Photos: With Ukraine in Disarray, Crimea Heats Up

Armed men patrol outside Simferopol International Airport on February 28, 2014.

Armed, masked men in unmarked military uniforms patrol outside Simferopol International Airport in Crimea. Another confrontation is under way at Sevastopol International Airport.

Ukraine's fledgling leadership has called the airport occupations by forces affiliated with Russia an invasion. Meanwhile, former president of Ukraine Viktor Yanukovych has reappeared in Russia after a week on the run.

Ukraine's interior minister called the airport seizures "a direct provocation," but there has been no violence so far. Russia's Black Sea Fleet, based on the Crimean Peninsula, has denied involvement. (Related: "After Ukraine Crisis, Why Crimea Matters")

In Kiev, Oleksandr Turchynov, Ukraine's acting president, convened a meeting of the country's National Security and Defense Council. The parliament has urged Russia to "stop moves that show signs of undermining national sovereignty" in Ukraine and, Reuters reported, asked the United States and Britain to step in. The parliament also called on the United Nations Security Council to debate the issue. (Photos: "Ukraine's Ring of Fire")

The armed men in the Crimean capital of Simferopol surrounded an administrative building but did not enter the airport, where flights were arriving and departing on schedule.

The developments come a day after pro-Russian forces took control of government buildings in Simferopol, where crowds chanted "Russia, Russia" and legislators called for a vote to redefine relations with Ukraine.

Since the collapse of the Soviet Union in 1991, outbursts of pro-Russia fervor have erupted sporadically in Crimea, an autonomous region. The events Thursday, coupled with those in Ukraine, challenge the country's territorial integrity and the geopolitical balance between Russia and the West. (Related: "Behind the Headlines: History and Geography Help Explain Ukraine Crisis")

Gunmen in camouflage seize control of the airport in Simferopol, Crimea's capital.

Russian troops block the road to the military airport in Sevastopol, the port where Russia's Black Sea Fleet is based. Russia has denied involvement in the seizure of two Crimean airports by masked gunmen.

Activist guards monitor a rally outside the Ukrainian parliament building in Kiev's central Independence Square. On Thursday the parliament approved the nomination as prime minister of Arnseniy Yatsenyuk, a prominent leader in the anti-government protests that led to deadly clashes and ended in the ouster of Viktor Yanukovych as president earlier this month. (See photos: "Ukraine's People Power in Photos")

A protesters' camp covers much of Independence Square in central Kiev. Today, Ukraine accused Russia of staging an "armed invasion" of Crimea, where gunmen in unmarked military uniforms seized control of two airports.

Ukrainian lawmakers applaud new Prime Minister Arneniy Yatsenyuk during a session of parliament in Kiev.

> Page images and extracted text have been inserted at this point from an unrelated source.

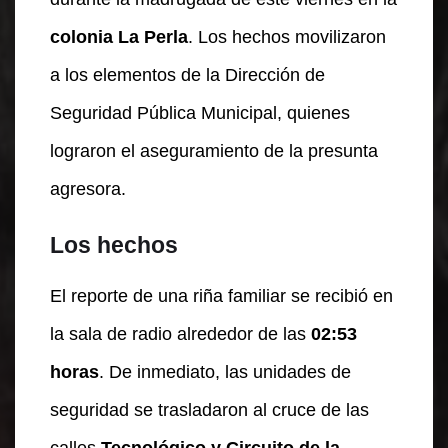
colonia La Perla
. Los hechos movilizaron
a los elementos de la Dirección de
Seguridad Pública Municipal, quienes
lograron el aseguramiento de la presunta
agresora.
Los hechos
El reporte de una riña familiar se recibió en
la sala de radio alrededor de las
02:53
horas
. De inmediato, las unidades de
seguridad se trasladaron al cruce de las
calles
Tecnológico y Circuito de la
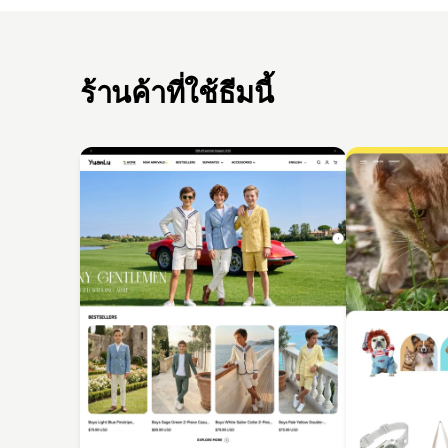
ร้านค้าที่ใช้ธีมนี้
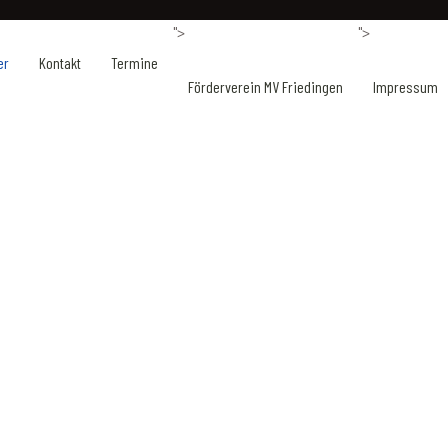
">
">
er
Kontakt
Termine
Förderverein MV Friedingen
Impressum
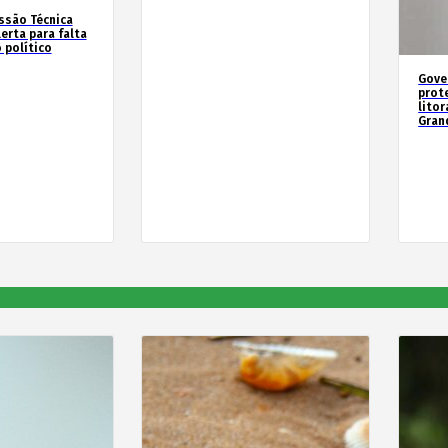
ssão Técnica
erta para falta
 político
Gove
prot
litor
Gran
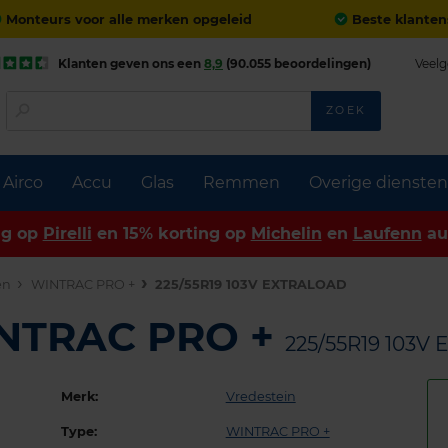
Monteurs voor alle merken opgeleid
Beste klanten
Klanten geven ons een
8,9
(90.055 beoordelingen)
Veelg
ZOEK
Airco
Accu
Glas
Remmen
Overige diensten
ng op
Pirelli
en 15% korting op
Michelin
en
Laufenn
au
en
WINTRAC PRO +
225/55R19 103V EXTRALOAD
INTRAC PRO +
225/55R19 103V
Merk:
Vredestein
Type:
WINTRAC PRO +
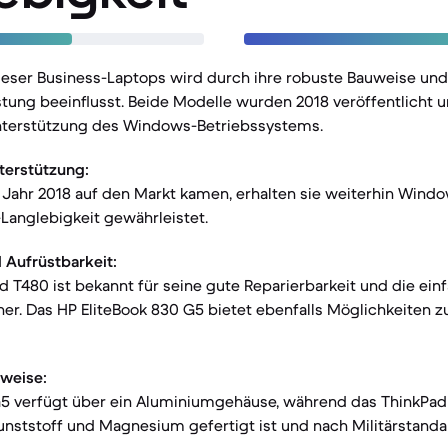
ieser Business-Laptops wird durch ihre robuste Bauweise und
ung beeinflusst. Beide Modelle wurden 2018 veröffentlicht u
Unterstützung des Windows-Betriebssystems.
terstützung:
 Jahr 2018 auf den Markt kamen, erhalten sie weiterhin Wind
Langlebigkeit gewährleistet.
 Aufrüstbarkeit:
 T480 ist bekannt für seine gute Reparierbarkeit und die ei
r. Das HP EliteBook 830 G5 bietet ebenfalls Möglichkeiten z
uweise:
G5 verfügt über ein Aluminiumgehäuse, während das ThinkPad
nststoff und Magnesium gefertigt ist und nach Militärstandar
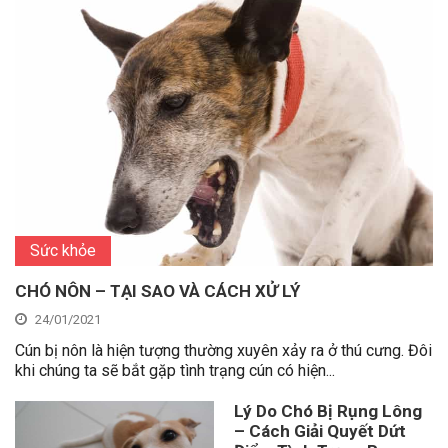
Sức khỏe
CHÓ NÔN – TẠI SAO VÀ CÁCH XỬ LÝ
24/01/2021
Cún bị nôn là hiện tượng thường xuyên xảy ra ở thú cưng. Đôi
khi chúng ta sẽ bắt gặp tình trạng cún có hiện...
Lý Do Chó Bị Rụng Lông
– Cách Giải Quyết Dứt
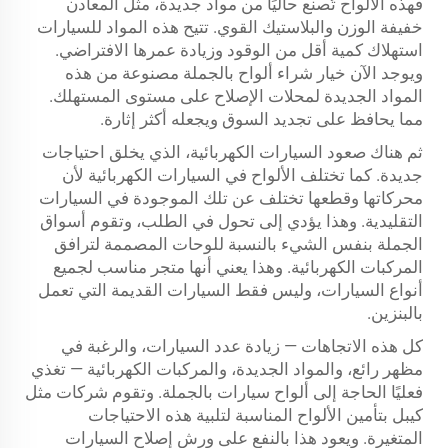
فهذه الألواح تُصنع حاليًا من مواد جديدة، مثل المعادن
خفيفة الوزن والبلاستيك القوي. تتيح هذه المواد للسيارات
استهلاك كمية أقل من الوقود وزيادة عمرها الافتراضي.
ويوجد الآن خيار شراء ألواح بالجملة مصنوعة من هذه
المواد الجديدة لمحلات الإصلاح على مستوى المستهلك.
مما يحافظ على تجديد السوق ويجعله أكثر إثارة.
ثم هناك صعود السيارات الكهربائية، الذي يخلق احتياجات
جديدة. كما تختلف الألواح في السيارات الكهربائية لأن
محركاتها وقطعها تختلف عن تلك الموجودة في السيارات
التقليدية. وهذا يؤدي إلى تحول في الطلب، وتقوم أسواق
الجملة بنفس الشيء بالنسبة للوحات المصممة لترافق
المركبات الكهربائية. وهذا يعني أنها متجر مناسب لجميع
أنواع السيارات، وليس فقط السيارات القديمة التي تعمل
بالبنزين.
كل هذه الاتجاهات — زيادة عدد السيارات، والرغبة في
مظهر رائع، والمواد الجديدة، والمركبات الكهربائية — تغذي
فعليًا الحاجة إلى ألواح سيارات بالجملة. وتقوم شركات مثل
كيبل بتأمين الألواح المناسبة لتلبية هذه الاحتياجات
المتغيرة. ويعود هذا بالنفع على ورش إصلاح السيارات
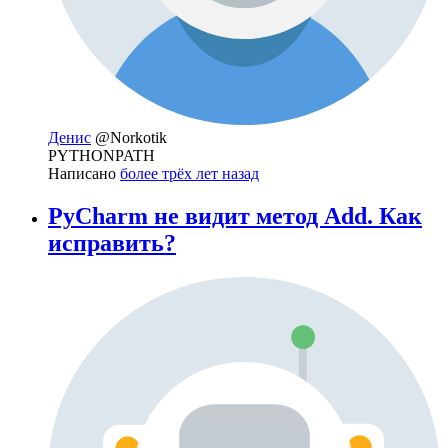
Денис
@Norkotik
PYTHONPATH
Написано
более трёх лет назад
РyCharm не видит метод Add. Как
исправить?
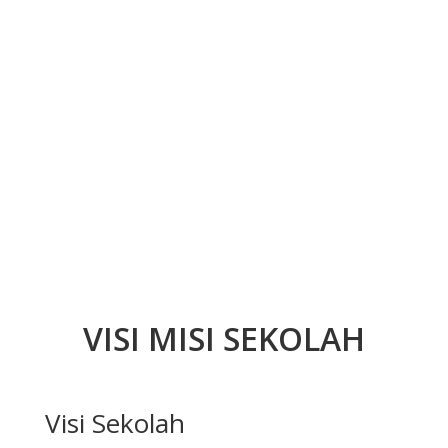
VISI MISI SEKOLAH
Visi Sekolah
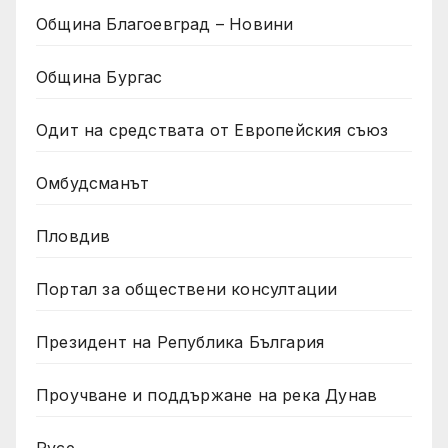
Община Благоевград – Новини
Община Бургас
Одит на средствата от Европейския съюз
Омбудсманът
Пловдив
Портал за обществени консултации
Президент на Република България
Проучване и поддържане на река Дунав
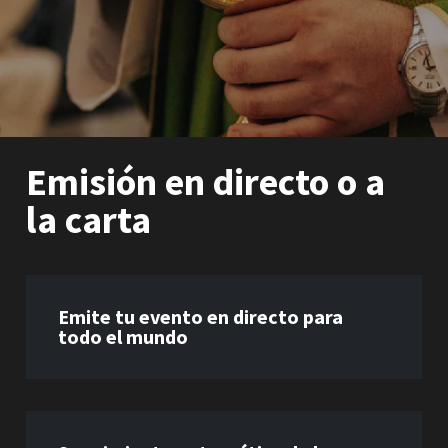
Emisión en directo o a
la carta
Emite tu evento en directo para
todo el mundo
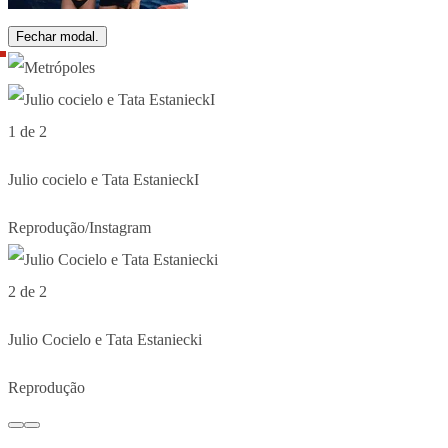
Fechar modal.
1 de 2
Julio cocielo e Tata EstanieckI
Reprodução/Instagram
2 de 2
Julio Cocielo e Tata Estaniecki
Reprodução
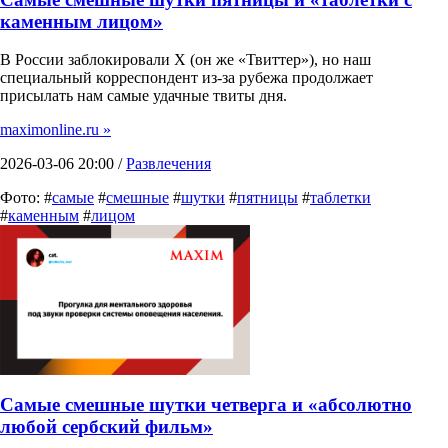
каменным лицом»
В России заблокировали X (он же «Твиттер»), но наш
специальный корреспондент из-за рубежа продолжает
присылать нам самые удачные твиты дня.
maximonline.ru »
2026-03-06 20:00 /
Развлечения
Фото: #
самые
#
смешные
#
шутки
#
пятницы
#
таблетки
#
каменным
#
лицом
Самые смешные шутки четверга и «абсолютно
любой сербский фильм»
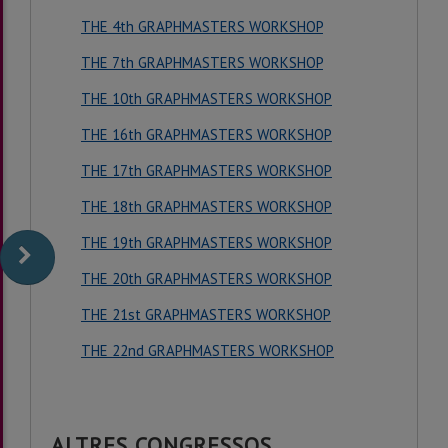
THE 4th GRAPHMASTERS WORKSHOP
THE 7th GRAPHMASTERS WORKSHOP
THE 10th GRAPHMASTERS WORKSHOP
THE 16th GRAPHMASTERS WORKSHOP
THE 17th GRAPHMASTERS WORKSHOP
THE 18th GRAPHMASTERS WORKSHOP
THE 19th GRAPHMASTERS WORKSHOP
THE 20th GRAPHMASTERS WORKSHOP
THE 21st GRAPHMASTERS WORKSHOP
THE 22nd GRAPHMASTERS WORKSHOP
ALTRES CONGRESSOS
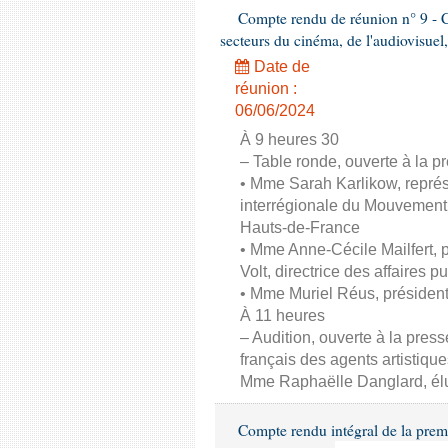
Compte rendu de réunion n° 9 - C
secteurs du cinéma, de l'audiovisuel,
Date de
réunion :
06/06/2024
À 9 heures 30
– Table ronde, ouverte à la pr
• Mme Sarah Karlikow, représ
interrégionale du Mouvement
Hauts-de-France
• Mme Anne-Cécile Mailfert,
Volt, directrice des affaires p
• Mme Muriel Réus, présiden
À 11 heures
– Audition, ouverte à la pres
français des agents artistique
Mme Raphaëlle Danglard, él
Compte rendu intégral de la prem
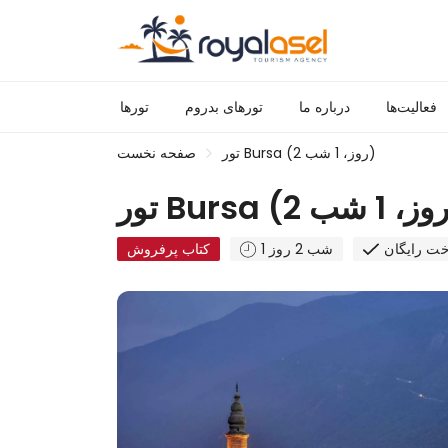
فعالیت‌ها
درباره ما
تورهای بدروم
تورها
تور Bursa (2 روز، 1 شب)
صفحه نخست
خت رایگان
1 شب 2 روز
کتاب پرفروش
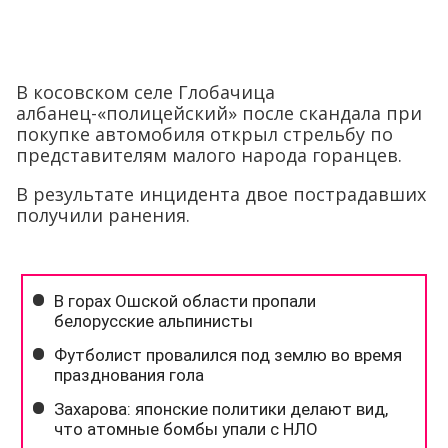
В косовском селе Глобачица
албанец-«полицейский» после скандала при
покупке автомобиля открыл стрельбу по
представителям малого народа горанцев.
В результате инцидента двое пострадавших
получили ранения.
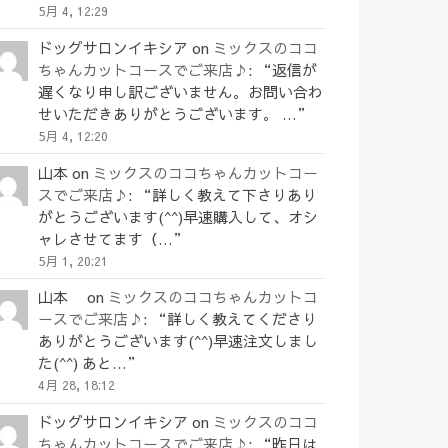
5月 4, 12:29
ドッグサロンイキシア
on
ミックスのココ
ちゃんカットコースでご来店♪
: “
返信が
遅くなり申し訳ございません。お問い合わ
せいただきありがとうございます。 …
”
5月 4, 12:20
山本
on
ミックスのココちゃんカットコー
スでご来店♪
: “
詳しく教えて下さりあり
がとうございます(^^)早速購入して、オシ
ャレさせてます（…
”
5月 1, 20:21
山本
on
ミックスのココちゃんカットコ
ースでご来店♪
: “
詳しく教えてくださり
ありがとうございます(^^)早速注文しまし
た(^^) あと…
”
4月 28, 18:12
ドッグサロンイキシア
on
ミックスのココ
ちゃんカットコースでご来店♪
: “
昨日は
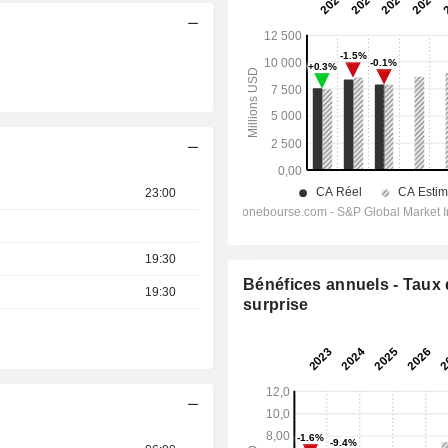
23:00
19:30
Bénéfices annuels - Taux
19:30
surprise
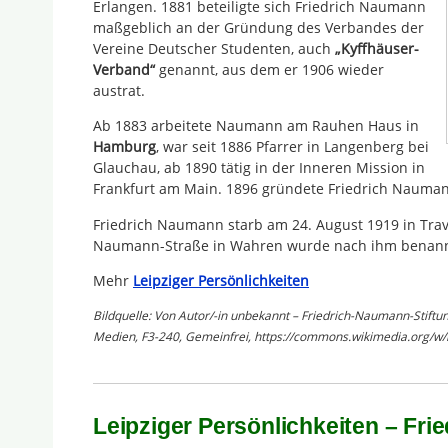
Erlangen. 1881 beteiligte sich Friedrich Naumann
maßgeblich an der Gründung des Verbandes der
Vereine Deutscher Studenten, auch
„Kyffhäuser-
Verband“
genannt, aus dem er 1906 wieder
austrat.
Ab 1883 arbeitete Naumann am Rauhen Haus in
Hamburg
, war seit 1886 Pfarrer in Langenberg bei
Glauchau, ab 1890 tätig in der Inneren Mission in
Frankfurt am Main. 1896 gründete Friedrich Nauman
Friedrich Naumann starb am 24. August 1919 in Trav
Naumann-Straße in Wahren wurde nach ihm benann
Mehr
Leipziger Persönlichkeiten
Bildquelle: Von Autor/-in unbekannt – Friedrich-Naumann-Stiftun
Medien, F3-240, Gemeinfrei, https://commons.wikimedia.org/w
Leipziger Persönlichkeiten – Frie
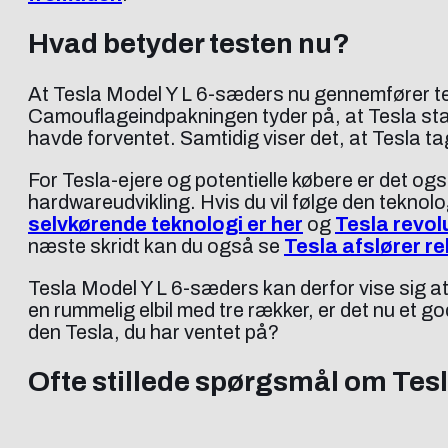
Hvad betyder testen nu?
At Tesla Model Y L 6-sæders nu gennemfører test
Camouflageindpakningen tyder på, at Tesla sta
havde forventet. Samtidig viser det, at Tesla t
For Tesla-ejere og potentielle købere er det 
hardwareudvikling. Hvis du vil følge den tekno
selvkørende teknologi er her
og
Tesla revol
næste skridt kan du også se
Tesla afslører r
Tesla Model Y L 6-sæders kan derfor vise sig at
en rummelig elbil med tre rækker, er det nu et g
den Tesla, du har ventet på?
Ofte stillede spørgsmål om Tes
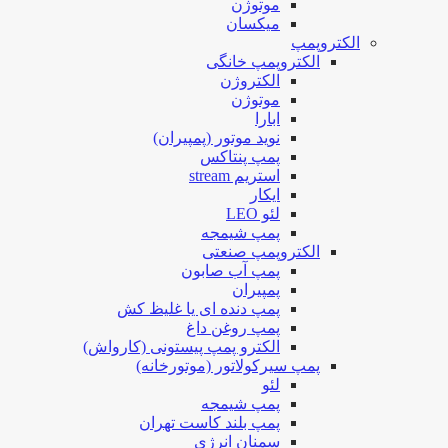
موتوژن
میکسان
الکتروپمپ
الکتروپمپ خانگی
الکتروژن
موتوژن
ابارا
نوید موتور (پمپیران)
پمپ پنتاکس
استریم stream
ایکار
لئو LEO
پمپ شیمجه
الکتروپمپ صنعتی
پمپ آب صابون
پمپیران
پمپ دنده ای یا غلیظ کش
پمپ روغن داغ
الکترو پمپ پیستونی (کارواش)
پمپ سیرکولاتور (موتورخانه)
لئو
پمپ شیمجه
پمپ بلند کاست تهران
سمنان انرژی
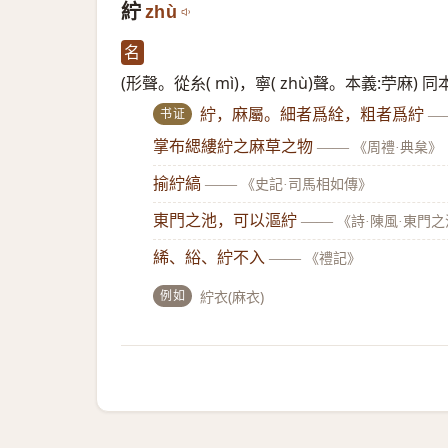
紵
zhù
名
(形聲。從糸( mì)，寧( zhù)聲。本義:苧麻) 
书证
紵，麻屬。細者爲絟，粗者爲紵
—
掌布緦縷紵之麻草之物
——
《周禮·典枲》
揄紵縞
——
《史記·司馬相如傳》
東門之池，可以漚紵
——
《詩·陳風·東門
絺、綌、紵不入
——
《禮記》
例如
紵衣(麻衣)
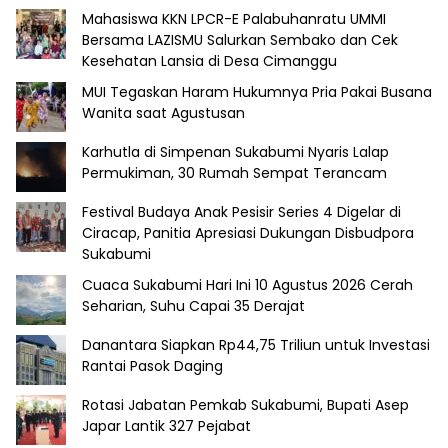
Mahasiswa KKN LPCR-E Palabuhanratu UMMI
Bersama LAZISMU Salurkan Sembako dan Cek
Kesehatan Lansia di Desa Cimanggu
MUI Tegaskan Haram Hukumnya Pria Pakai Busana
Wanita saat Agustusan
Karhutla di Simpenan Sukabumi Nyaris Lalap
Permukiman, 30 Rumah Sempat Terancam
Festival Budaya Anak Pesisir Series 4 Digelar di
Ciracap, Panitia Apresiasi Dukungan Disbudpora
Sukabumi
Cuaca Sukabumi Hari Ini 10 Agustus 2026 Cerah
Seharian, Suhu Capai 35 Derajat
Danantara Siapkan Rp44,75 Triliun untuk Investasi
Rantai Pasok Daging
Rotasi Jabatan Pemkab Sukabumi, Bupati Asep
Japar Lantik 327 Pejabat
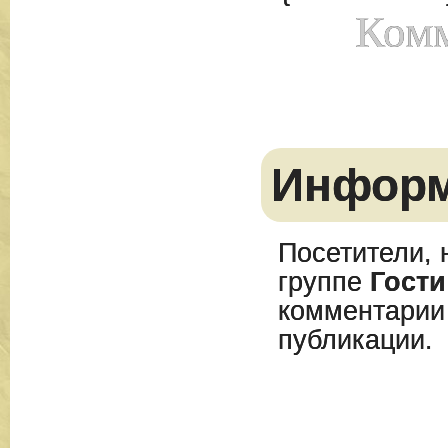
Комм
Инфор
Посетители, 
группе
Гости
комментарии
публикации.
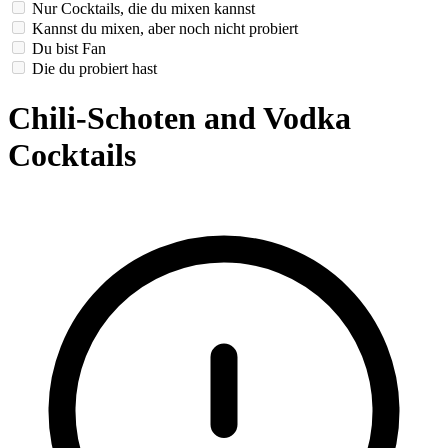
Nur Cocktails, die du mixen kannst
Kannst du mixen, aber noch nicht probiert
Du bist Fan
Die du probiert hast
Chili-Schoten and Vodka
Cocktails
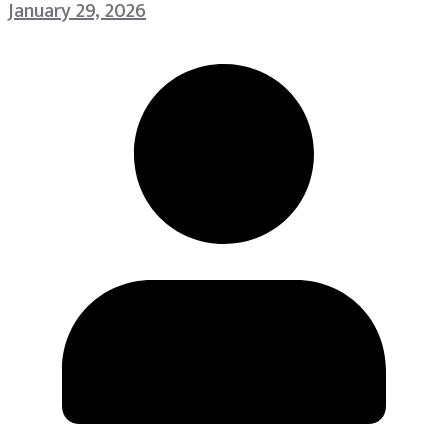
January 29, 2026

The 39-year-old Yatsenyuk—a former economy minister, foreign minister, and parliamentary speaker—will try to stabilize the politically divided, financially shaky country.

Russian sailors stand in a line at a naval base in Sevastopol, Crimea, where Russia's Black Sea Fleet is based. Ukraine's new government urged Russia not to abuse its naval rights in Crimea after armed men there seized control of regional government headquarters and parliament and raised the Russian flag.

Viktor Yanukovych speaks at a news conference in Rostov-on-Don, a Russian city some 600 miles (966 kilometers) south of Moscow. It was the first appearance in five days for Yanukovych, the deposed president of Ukraine.

Cossacks attend a pro-Russia rally in Simferopol, the Crimean capital. Armed men in unmarked military uniforms have seized control of two airports in the autonomous region, escalating tensions between Moscow and the West. Russian forces have denied involvement.

A woman holds flowers near a makeshift memorial in Kiev's central Independence Square. The site has been at the center of political upheaval and deadly strife over the past three weeks.

Two priests in Kiev's Independence Square pray at a memorial for people killed in this month's clashes.